I do believe this team could make the playoffs still, if he does have the surgery, and then we could have a healthy Kobe come playoff time. Likely? No, but it is possible.

Just don't want Kobe to do permanent damage to his pinky, and risk it all because of one season. Sure we have a really good shot at the title, but we have more then just this one year ahead of us with this team. He could do permanent damage to his pinky, and have it messed up the rest of his career. I'd prefer him to wait on the surgery until after the season, but before the Olympics, but that is risking him to permanently damage that pinky.

We'll see how things work themselves out.


----------



## Basel (Mar 31, 2005)

Really, all we can do from here on out is hope for the best. Kobe's made up his mind, and we're going to live with his decision, and I'm praying he's making the right choice. If there's one player in the league who I think can play through something like this, it's Kobe.


----------



## The One (Jul 10, 2005)

Basel57 said:


> If there's one player in the league who I think can play through something like this, it's Kobe.

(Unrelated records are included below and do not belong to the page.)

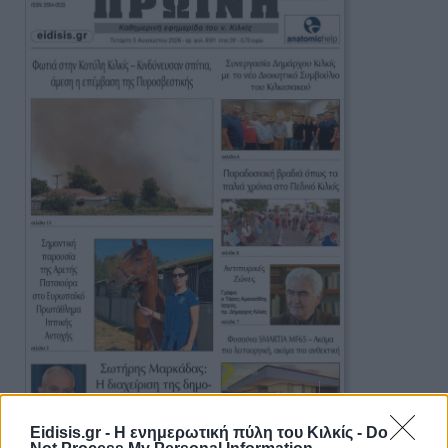
Eidisis.gr - Η ενημερωτική πύλη του Κιλκίς -
Do
Πρωινή 5-8-2026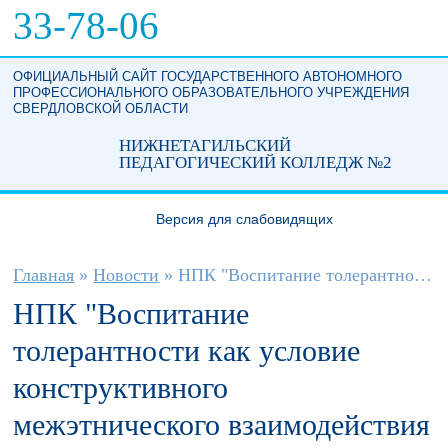
Перейти к основному содержанию
33-78-06
ОФИЦИАЛЬНЫЙ САЙТ ГОСУДАРСТВЕННОГО АВТОНОМНОГО
ПРОФЕССИОНАЛЬНОГО ОБРАЗОВАТЕЛЬНОГО УЧРЕЖДЕНИЯ
СВЕРДЛОВСКОЙ ОБЛАСТИ
НИЖНЕТАГИЛЬСКИЙ
ПЕДАГОГИЧЕСКИЙ КОЛЛЕДЖ №2
Версия для слабовидящих
Вы здесь
Главная
»
Новости
»
НПК "Воспитание толерантности как...
НПК "Воспитание
толерантности как условие
конструктивного
межэтнического взаимодействия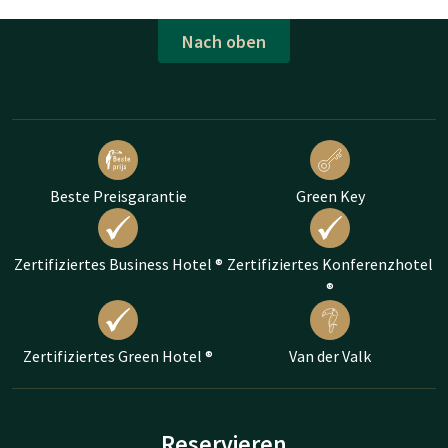
Nach oben
Beste Preisgarantie
Green Key
Zertifiziertes Business Hotel ®
Zertifiziertes Konferenzhotel
®
Zertifiziertes Green Hotel ®
Van der Valk
Reservieren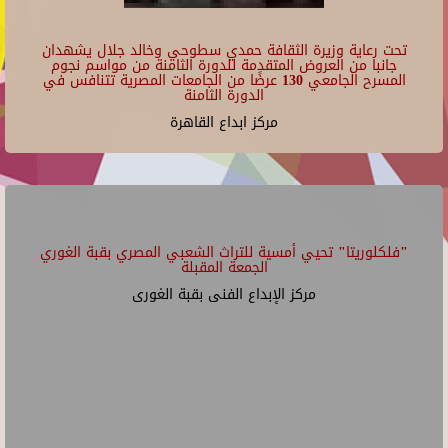
تحت رعاية وزيرة الثقافة حمدي سطوحي وخالد جلال يشهدان
جانبا من العروض المتقدمة للدورة الثامنة من مواسم نجوم
المسرح الجامعي 130 عرضًا من الجامعات المصرية تتنافس في
الدورة الثامنة
مركز ابداع القاهرة
"فلكلوريتا" تحيي أمسية للتراث الشعبي المصري بقبة الغوري
الجمعة المقبلة
مركز الإبداع الفنى بقبة الغورى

And Iverson...didn't he dislocate and break his fingers several times?


----------



## Sean (Jun 7, 2002)

Kobe Interview on ESPN


----------



## TakaraJinRoh (Nov 27, 2007)

Eternal said:


> I was not implying go for the Gold rather then a championship. I was implying that he should have the surgery now, as the Olympics as just being one of the positives for having it. I believe this is going to be a huge problem for him shooting wise, but hopefully I'm very wrong on this.
> 
> I do believe this team could make the playoffs still, if he does have the surgery, and then we could have a healthy Kobe come playoff time. Likely? No, but it is possible.
> 
> Just don't want Kobe to do permanent damage to his pinky, and risk it all because of one season. Sure we have a really good shot at the title, but we have more then just this one year ahead of us with this team. He could do permanent damage to his pinky, and have it messed up the rest of his career. I'd prefer him to wait on the surgery until after the season, but before the Olympics, but that is risking him to permanently damage that pinky.


I understand your concern. You're in it for the longer run and thats reasonable. I dont believe they will make the playoffs though if Kobe misses 6 weeks. Winning 50 games in the West does not guarantee a Playoff spot. So they need Kobe for LA to finish strong.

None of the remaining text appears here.